Scoop : sous les vidéos virales, la politique est toujours là !

Daniel Schneidermann - - Le matinaute - 65 commentaires

Le pognon de dingue ; le ça va Manu ; la disruption de l'Elysée par Kiddy Smile, DJ électro noir et homosexuel : j'étais interrogé hier par des confrères d'un media étranger sur toutes ces vidéos et photos virales qui forment ce qu'on appelle "la communication de Macron". Qu'est-ce qu'il cherche, le Manu ? Quelle est sa stratégie de com' ? Au bout d'un moment, coquin de sort, je ne sais pas ce qui m'a pris, j'ai éclaté, je suis sorti de mon rôle de spécialiste supposé du "ça va Manu" et de la sémiologie des chemises ouvertes sous les dorures. 

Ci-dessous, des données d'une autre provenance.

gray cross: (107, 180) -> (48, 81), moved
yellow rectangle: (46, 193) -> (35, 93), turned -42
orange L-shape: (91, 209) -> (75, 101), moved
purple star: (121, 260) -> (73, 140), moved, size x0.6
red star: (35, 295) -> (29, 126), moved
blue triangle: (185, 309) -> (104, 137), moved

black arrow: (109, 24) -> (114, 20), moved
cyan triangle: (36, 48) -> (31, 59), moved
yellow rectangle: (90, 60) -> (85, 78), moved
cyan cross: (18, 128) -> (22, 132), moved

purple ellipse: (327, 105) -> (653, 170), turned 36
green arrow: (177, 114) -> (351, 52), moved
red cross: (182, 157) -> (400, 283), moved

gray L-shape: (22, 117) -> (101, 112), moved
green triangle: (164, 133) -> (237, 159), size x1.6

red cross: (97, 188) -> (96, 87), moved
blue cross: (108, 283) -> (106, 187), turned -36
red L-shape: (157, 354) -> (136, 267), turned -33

Ce qu'il cherche ? Qu'on parle le moins possible du reste. Le reste ? Les migrants, par exemple, en ce moment. Cette proposition tout droit surgie de l'Histoire de "centres fermés", qu'il a avancée avec le nouveau Premier ministre espagnol, Pedro Sanchez (oui, celui qui a accueilli l'Aquarius). Des "centres fermés". Fermés. A clé. Avec gendarmes à l'entrée, donc. Vous n'avez pas vu la vidéo ? Normal. Elle est institutionnelle, encravatée, pas en bras de chemise. Pas virale pour un sou. Pourtant, le texte vaut le coup. Il faut l'entendre, le Manu, évoquer "une solidarité européenne pour raccompagner dans une démarche de retour les personnes qui n'ont pas droit à l'asile vers leur pays d'origine".

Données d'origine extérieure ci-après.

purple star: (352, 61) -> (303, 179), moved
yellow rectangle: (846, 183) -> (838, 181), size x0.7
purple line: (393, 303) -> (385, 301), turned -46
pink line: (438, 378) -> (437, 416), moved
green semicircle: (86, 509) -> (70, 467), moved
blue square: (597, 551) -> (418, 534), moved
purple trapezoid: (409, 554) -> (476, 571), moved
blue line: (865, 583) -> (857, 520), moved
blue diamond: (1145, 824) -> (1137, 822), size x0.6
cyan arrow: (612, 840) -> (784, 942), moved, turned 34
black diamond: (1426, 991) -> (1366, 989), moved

Et alors là, mes confrères : "oui, d'accord. Mais la politique, tout de même, c'est de plus en plus de la com' "Voilà où je voulais en venir. A cette phrase : "la politique, c'est de plus en plus de la com'".  Mais non. Je vais vous faire une révélation extraordinaire : sous la com', la politique est toujours là. Toujours. Il faut partir du postulat que la politique ne peut pas disparaître, s'évaporer. La décision politique est une machinerie qui ne s'arrête jamais. Tant qu'il y a un Parlement, il parlemente. Tant qu'il y a un exécutif, il exécute. Tant qu'il y a des conseils (municipaux, départementaux, régionaux), ils conseillent (avec l'argent qu'on leur laisse, c'est vrai). Chaque heure de chaque jour, des dizaines, des centaines de décisions sont prises, des amendements adoptés ou rejetés, des décrets, des circulaires sont signés, qui vous impacteront un jour.  Rien que dans les derniers jours, cette disposition sur le gel des aides au logement (APL), adoptée en décembre dernier, et repérée seulement ce mois-ci par la fondation Abbé Pierre. Rien qu'hier, cette information préliminaire ouverte sur le financement de la campagne Macron par la Ville et la métropole de Lyon (voir notre émission de la semaine, où il est justement question d'une certaine location de péniche à Lyon). Rien qu'aujourd'hui, cette décision attendue du Conseil constitutionnel, à propos de Cédric Herrou, sur le délit de solidarité. Donc, s'amuser sur la com', oui, bien entendu, c'est croustillant, c'est l'appeau et c'est, ici, notre rôle premier. Mais ne jamais oublier de rappeler, en contrebande, quelle est la fonction de cette com' : ensevelir.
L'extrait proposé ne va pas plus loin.